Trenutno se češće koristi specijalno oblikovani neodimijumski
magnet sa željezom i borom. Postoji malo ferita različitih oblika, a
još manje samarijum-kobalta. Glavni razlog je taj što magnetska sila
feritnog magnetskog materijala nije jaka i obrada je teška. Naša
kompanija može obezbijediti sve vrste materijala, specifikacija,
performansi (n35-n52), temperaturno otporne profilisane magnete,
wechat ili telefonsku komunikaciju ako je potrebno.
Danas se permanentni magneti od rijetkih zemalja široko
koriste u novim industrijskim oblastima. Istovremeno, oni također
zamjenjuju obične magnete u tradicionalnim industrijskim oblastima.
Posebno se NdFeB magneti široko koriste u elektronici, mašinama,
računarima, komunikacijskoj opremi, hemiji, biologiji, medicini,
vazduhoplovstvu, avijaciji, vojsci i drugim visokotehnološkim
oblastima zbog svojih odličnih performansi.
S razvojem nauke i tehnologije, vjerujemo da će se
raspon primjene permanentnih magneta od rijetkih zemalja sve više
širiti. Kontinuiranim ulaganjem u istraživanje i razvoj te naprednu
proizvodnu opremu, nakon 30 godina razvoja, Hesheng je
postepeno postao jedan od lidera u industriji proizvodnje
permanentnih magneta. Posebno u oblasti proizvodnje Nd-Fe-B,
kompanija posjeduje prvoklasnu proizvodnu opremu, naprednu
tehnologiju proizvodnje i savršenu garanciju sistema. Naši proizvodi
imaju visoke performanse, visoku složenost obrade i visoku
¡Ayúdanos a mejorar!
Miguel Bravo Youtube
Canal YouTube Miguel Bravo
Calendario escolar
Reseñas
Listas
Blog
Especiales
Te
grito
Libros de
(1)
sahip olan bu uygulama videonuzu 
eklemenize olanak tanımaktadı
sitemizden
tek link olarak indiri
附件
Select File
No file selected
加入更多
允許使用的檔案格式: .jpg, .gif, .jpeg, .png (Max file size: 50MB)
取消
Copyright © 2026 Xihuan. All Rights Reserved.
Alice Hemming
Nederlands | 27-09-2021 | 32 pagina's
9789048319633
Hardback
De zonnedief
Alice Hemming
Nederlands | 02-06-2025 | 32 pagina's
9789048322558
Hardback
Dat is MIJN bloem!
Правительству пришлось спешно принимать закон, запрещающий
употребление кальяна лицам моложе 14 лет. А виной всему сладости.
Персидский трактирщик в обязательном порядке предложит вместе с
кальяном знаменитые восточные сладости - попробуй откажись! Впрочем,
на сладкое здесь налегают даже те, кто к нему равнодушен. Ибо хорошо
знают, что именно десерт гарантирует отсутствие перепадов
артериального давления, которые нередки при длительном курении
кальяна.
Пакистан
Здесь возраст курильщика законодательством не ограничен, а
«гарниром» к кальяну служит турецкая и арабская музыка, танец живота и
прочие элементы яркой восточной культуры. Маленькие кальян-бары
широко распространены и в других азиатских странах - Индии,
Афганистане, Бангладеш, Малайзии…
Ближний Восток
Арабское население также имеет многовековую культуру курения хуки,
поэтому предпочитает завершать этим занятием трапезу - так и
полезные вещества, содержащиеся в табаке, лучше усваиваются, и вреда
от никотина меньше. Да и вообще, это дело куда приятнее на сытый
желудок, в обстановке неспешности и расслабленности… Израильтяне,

*-*-*

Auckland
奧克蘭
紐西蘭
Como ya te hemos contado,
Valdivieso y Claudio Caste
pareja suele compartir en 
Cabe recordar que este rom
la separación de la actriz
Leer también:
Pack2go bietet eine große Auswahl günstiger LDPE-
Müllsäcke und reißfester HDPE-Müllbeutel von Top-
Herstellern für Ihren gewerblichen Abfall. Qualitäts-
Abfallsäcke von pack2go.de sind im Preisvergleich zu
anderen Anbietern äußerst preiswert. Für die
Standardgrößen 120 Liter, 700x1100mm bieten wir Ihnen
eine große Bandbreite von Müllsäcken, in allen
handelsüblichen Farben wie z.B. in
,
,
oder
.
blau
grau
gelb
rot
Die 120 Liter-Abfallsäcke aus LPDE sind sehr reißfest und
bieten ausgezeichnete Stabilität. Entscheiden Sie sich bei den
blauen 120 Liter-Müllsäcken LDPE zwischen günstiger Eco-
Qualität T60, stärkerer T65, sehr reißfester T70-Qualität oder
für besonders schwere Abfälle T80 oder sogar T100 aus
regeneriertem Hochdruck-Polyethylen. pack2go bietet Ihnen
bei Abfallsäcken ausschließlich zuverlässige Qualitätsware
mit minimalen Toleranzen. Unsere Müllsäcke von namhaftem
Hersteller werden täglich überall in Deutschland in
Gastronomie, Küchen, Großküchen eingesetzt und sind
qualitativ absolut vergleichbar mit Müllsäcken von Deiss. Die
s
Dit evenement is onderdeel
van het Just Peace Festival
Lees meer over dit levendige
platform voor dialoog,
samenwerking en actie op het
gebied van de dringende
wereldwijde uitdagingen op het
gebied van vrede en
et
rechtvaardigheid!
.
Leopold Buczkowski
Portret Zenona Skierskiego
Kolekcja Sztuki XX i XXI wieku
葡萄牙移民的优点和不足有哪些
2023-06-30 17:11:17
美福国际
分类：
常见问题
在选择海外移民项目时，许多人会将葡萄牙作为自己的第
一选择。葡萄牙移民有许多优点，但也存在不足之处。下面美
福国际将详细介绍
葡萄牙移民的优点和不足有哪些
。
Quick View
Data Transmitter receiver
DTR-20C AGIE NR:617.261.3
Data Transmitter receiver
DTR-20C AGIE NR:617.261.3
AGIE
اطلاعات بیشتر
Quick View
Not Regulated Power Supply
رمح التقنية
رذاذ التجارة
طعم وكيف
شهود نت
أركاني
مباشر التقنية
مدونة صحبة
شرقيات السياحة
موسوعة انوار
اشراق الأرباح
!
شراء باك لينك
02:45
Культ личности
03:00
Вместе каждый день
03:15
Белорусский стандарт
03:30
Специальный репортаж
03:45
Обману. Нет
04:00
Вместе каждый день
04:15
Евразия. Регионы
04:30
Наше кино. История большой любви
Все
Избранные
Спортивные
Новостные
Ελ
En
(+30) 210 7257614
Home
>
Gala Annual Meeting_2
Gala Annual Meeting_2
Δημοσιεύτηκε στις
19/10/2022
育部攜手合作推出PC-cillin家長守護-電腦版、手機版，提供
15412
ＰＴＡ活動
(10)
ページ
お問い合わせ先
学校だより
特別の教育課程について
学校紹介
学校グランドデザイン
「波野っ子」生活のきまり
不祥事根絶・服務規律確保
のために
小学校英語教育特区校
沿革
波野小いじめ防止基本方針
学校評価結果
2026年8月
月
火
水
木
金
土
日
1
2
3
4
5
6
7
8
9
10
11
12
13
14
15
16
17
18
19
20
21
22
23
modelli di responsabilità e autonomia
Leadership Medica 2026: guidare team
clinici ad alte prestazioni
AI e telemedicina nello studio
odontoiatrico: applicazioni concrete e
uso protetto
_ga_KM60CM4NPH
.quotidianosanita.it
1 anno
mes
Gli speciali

*-*-*

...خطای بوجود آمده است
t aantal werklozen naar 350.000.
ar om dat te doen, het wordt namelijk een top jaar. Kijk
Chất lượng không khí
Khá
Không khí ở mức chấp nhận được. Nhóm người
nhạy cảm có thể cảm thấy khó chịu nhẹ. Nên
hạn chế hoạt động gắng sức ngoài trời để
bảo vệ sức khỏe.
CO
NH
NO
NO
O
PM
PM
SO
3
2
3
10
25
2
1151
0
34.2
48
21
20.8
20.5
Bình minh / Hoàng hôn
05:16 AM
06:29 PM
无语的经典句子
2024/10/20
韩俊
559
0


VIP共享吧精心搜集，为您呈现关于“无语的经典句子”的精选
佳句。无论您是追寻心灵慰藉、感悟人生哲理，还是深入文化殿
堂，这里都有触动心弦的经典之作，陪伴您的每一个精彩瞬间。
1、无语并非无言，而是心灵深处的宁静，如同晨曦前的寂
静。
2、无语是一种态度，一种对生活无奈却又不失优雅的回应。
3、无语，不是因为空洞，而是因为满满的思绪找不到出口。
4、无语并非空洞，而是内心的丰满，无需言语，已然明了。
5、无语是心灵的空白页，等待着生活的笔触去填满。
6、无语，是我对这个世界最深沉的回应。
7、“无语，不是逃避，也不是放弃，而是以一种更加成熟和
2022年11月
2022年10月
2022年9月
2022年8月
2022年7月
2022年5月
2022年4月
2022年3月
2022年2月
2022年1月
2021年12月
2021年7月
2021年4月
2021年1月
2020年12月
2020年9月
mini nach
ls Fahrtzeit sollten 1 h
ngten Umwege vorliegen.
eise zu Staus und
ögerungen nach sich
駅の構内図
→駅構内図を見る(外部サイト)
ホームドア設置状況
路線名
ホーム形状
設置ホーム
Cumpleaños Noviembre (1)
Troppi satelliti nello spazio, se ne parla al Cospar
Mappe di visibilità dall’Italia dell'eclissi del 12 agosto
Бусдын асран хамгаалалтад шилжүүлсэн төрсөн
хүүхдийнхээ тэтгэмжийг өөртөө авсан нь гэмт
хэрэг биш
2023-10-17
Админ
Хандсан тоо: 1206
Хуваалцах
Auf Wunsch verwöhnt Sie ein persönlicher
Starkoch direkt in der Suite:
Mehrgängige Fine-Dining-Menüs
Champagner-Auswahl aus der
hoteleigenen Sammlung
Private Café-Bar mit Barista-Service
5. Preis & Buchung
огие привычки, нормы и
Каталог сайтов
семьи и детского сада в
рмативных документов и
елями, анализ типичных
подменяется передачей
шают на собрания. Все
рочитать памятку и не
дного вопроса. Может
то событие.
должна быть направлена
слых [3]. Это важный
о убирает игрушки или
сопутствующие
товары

*-*-*

WHAT TO PRODUCE: Scan the data above for the string "performansi". Copy every line in which it appears.

YOUR RESPONSE:
performansi (n35-n52), temperaturno otporne profilisane magnete,
oblastima zbog svojih odličnih performansi.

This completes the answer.